I opted for using Tettanager instead of Hallertau or Saaz, and only added dashes of melanoiden and carafa II (for a slight color change). I wanted it to be as close to 100% Vienna as I could, but found in a previous batch that a little color and melanoiden was pleasant. I chose to do a faster lager fermentation. I pitched at 50F, held for a couple days, then ramped it up a couple degrees per day until I hit the mid 60s. After five days at 66F, I lowered it to 33F, kegged, fined, and served. What a gorgeous beer this turned out to be. Not as dark as some commercial examples that use darker malts (Backbone! Ahem!), but really a pleasant beer.
Other than brewing Viennas, I’ve been working on my NEIPAs and blending/fruiting lambic beers from 2013/2014. If you follow my homebrewery regularly, you’ll find there has been more action on the ‘social media’ websites than the blog. Part of that is the simplicity of posting a photo with a tagline, part of it is the lack of time I have for articles now with an additional child in the house. I’m working on getting a few more articles ready, including more NEIPA thoughts, a few foodie recipes, more bread, eventually some “Milk the Funk” wiki writing, and tentatively a few short webisodes showing “how-to’s” and other fun stuff. In addition to all that, I’m brewing beers for discussion here for our local brew club meetings, getting ready for winter, and parenting to the maximum. If you want to follow along more with what happens, I’m pretty sure the social media buttons work. Contact me here or there! Cheers!
|Batch Size||Boil Time||IBU||SRM||Est. OG||Est. FG||ABV|
|5.5 gal||60 min||23.8 IBUs||8.9 SRM||1.050||1.011||5.1 %|
|Name||Cat.||OG Range||FG Range||IBU||SRM||Carb||ABV|
|Vienna Lager||7 A||1.048 - 1.055||1.01 - 1.014||18 - 30||9 - 15||2.5 - 3||4.7 - 5.5 %|
|Vienna Malt||10 lbs||98.04|
|Carafa II||1.6 oz||0.98|
|Melanoiden Malt||1.6 oz||0.98|
|Tettnang||1 oz||60 min||Boil||Pellet||5.5|
|Tettnang||0.5 oz||15 min||Boil||Pellet||5.5|
|Mexican Lager (WLP940)||White Labs||74%||50°F - 55°F|
|Mash In||150°F||75 min|
|Download this recipe's BeerXML file|
Aroma is light and malty, less so than the Paulaner Oktoberfest I drank earlier. Light hop spiciness. Clean, no off flavors.
Appearance is crystal clear. Not as dark as many commercial examples, but still lovely looking.

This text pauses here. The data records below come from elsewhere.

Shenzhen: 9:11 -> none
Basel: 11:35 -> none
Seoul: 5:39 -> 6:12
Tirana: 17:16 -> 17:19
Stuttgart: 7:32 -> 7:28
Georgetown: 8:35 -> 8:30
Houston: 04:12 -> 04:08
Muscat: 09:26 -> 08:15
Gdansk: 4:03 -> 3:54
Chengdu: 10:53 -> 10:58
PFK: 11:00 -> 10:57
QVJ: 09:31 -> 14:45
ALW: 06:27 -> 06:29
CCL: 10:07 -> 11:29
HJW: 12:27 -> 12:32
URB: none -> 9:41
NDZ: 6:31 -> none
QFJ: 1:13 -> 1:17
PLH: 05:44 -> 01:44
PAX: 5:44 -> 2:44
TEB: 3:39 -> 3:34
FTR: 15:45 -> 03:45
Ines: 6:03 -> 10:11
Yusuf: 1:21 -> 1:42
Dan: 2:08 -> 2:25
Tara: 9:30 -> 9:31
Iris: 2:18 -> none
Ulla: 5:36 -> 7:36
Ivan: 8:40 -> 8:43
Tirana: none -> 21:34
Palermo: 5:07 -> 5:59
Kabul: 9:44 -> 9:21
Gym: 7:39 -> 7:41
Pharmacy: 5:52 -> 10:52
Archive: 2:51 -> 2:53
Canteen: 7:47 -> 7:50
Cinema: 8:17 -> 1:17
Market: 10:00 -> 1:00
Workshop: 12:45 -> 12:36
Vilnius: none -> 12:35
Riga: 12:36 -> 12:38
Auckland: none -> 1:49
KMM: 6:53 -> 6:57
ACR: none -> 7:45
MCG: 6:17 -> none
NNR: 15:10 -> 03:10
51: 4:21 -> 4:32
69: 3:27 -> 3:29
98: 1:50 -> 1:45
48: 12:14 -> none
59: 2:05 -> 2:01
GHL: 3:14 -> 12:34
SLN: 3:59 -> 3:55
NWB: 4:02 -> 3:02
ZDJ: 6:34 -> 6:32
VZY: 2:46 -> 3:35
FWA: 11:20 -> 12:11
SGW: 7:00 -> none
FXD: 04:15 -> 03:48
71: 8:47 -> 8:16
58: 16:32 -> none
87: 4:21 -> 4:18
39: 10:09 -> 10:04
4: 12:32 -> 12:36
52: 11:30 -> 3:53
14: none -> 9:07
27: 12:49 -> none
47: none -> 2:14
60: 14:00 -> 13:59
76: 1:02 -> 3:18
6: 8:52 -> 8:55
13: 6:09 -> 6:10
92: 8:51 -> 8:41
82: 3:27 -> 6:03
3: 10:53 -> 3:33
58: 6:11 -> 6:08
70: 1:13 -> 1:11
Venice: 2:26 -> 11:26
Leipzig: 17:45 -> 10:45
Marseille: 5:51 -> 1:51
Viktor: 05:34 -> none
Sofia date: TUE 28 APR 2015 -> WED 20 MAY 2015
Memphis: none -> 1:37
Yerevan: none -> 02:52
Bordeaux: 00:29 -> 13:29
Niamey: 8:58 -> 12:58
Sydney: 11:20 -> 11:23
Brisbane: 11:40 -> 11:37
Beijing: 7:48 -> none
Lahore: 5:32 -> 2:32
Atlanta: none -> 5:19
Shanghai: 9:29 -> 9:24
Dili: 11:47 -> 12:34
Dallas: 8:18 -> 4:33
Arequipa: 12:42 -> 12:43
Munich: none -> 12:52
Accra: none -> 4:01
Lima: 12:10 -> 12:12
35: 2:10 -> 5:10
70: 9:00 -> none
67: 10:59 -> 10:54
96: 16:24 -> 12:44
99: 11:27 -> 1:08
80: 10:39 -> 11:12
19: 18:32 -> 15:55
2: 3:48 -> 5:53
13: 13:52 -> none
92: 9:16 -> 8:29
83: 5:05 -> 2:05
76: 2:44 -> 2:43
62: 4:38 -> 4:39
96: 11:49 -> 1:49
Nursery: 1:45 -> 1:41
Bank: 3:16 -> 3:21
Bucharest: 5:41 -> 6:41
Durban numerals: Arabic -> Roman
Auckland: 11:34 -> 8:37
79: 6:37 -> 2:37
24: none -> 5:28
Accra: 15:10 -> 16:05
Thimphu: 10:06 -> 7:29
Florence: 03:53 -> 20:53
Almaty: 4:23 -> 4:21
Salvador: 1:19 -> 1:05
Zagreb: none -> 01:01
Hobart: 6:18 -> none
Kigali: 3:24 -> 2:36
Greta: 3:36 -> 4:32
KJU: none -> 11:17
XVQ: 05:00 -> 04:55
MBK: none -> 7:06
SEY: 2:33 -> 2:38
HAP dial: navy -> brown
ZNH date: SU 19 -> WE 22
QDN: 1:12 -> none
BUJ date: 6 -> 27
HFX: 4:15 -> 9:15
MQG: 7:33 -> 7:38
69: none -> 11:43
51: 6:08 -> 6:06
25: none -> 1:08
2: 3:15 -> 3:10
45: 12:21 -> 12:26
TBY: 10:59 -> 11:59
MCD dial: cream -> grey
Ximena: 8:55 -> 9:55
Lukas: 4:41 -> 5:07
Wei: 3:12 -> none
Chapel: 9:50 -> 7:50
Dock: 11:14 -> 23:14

When it comes to flavor, this beer is on the lighter scale of commercial Viennas I’ve tried… it’s an edge above the widespread pale lagers, with medium maltiness. A light toastiness follows the malt character, then a balanced hop flavor and clean lager finish. No caramel, no roast. Finishes dry. More body than a Pilsner. Exceptionally easy to drink.